Dall'inizio dell'invasione russa nel febbraio 2022, oltre 6 milioni di ucraini hanno abbandonato il paese come rifugiati, mentre altri 3,7 milioni sono sfollati internamente. Complessivamente, quasi un quarto della popolazione pre-guerra è stata costretta a fuggire. Circa 4,2 milioni di cittadini ucraini vivono attualmente nell'Unione Europea con protezione temporanea, principalmente in Germania e Polonia.
Si stima che negli ultimi tre anni 10,6 milioni di ucraini siano stati costretti ad abbandonare le proprie case – alcuni, come Nadiia e Svitlana, si sono trasferiti in altre zone del Paese, mentre altri sono fuggiti e sono rifugiati in Europa e oltre.
Tra i 400 mila ucraini, i caduti oscillano tra 60 e 100 mila.
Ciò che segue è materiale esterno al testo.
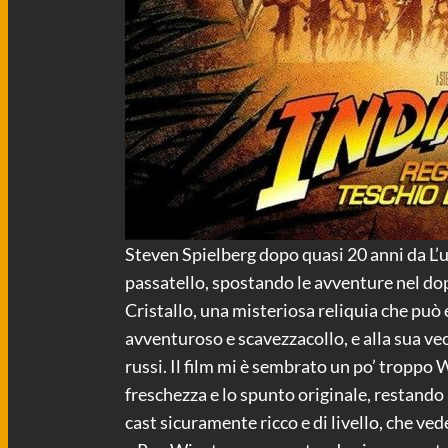
Steven Spielberg dopo quasi 20 anni da L’u
passatello, spostando le avventure nel dopo
Cristallo, una misteriosa reliquia che può 
avventuroso e scavezzacollo, e alla sua ve
russi. Il film mi è sembrato un po’ troppo 
freschezza e lo spunto originale, restando
cast sicuramente ricco e di livello, che ved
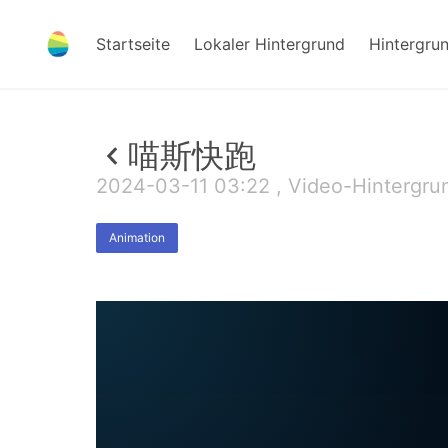
Startseite
Lokaler Hintergrund
Hintergru
喵斯快跑
2024-03-11 03:22 , Video-Hintergru
Animation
Se vogliamo credere a Donald Trump, che dovrebbe essere una delle autorità più informate del pianeta, da giugno ogni mese altri ventimila uomini sono stati sacrificati per i disegni del Cremlino e cinquemila per la difesa dell'Ucraina.
Quanti ucraini sono emigrati dall'inizio della guerra?
Dall'inizio della guerra, quasi 6,9 milioni di ucraini si sono registrati come rifugiati. Altri 3,7 milioni sono sfollati all'interno dell'Ucraina. In totale, ciò significa che quasi un quarto della popolazione dell'Ucraina prima della guerra, è stata costretta a fuggire dalle proprie case.
Dai 45,4 milioni di abitanti del 2014 si scende a 42,9 milioni nel 2015. Dal picco della popolazione registrato nel 1993 al 2015, in poco più di vent'anni, l'Ucraina ha perso oltre 9,3 milioni di abitanti. Il declino demografico prosegue negli anni seguenti, fino alla catastrofe del 2022.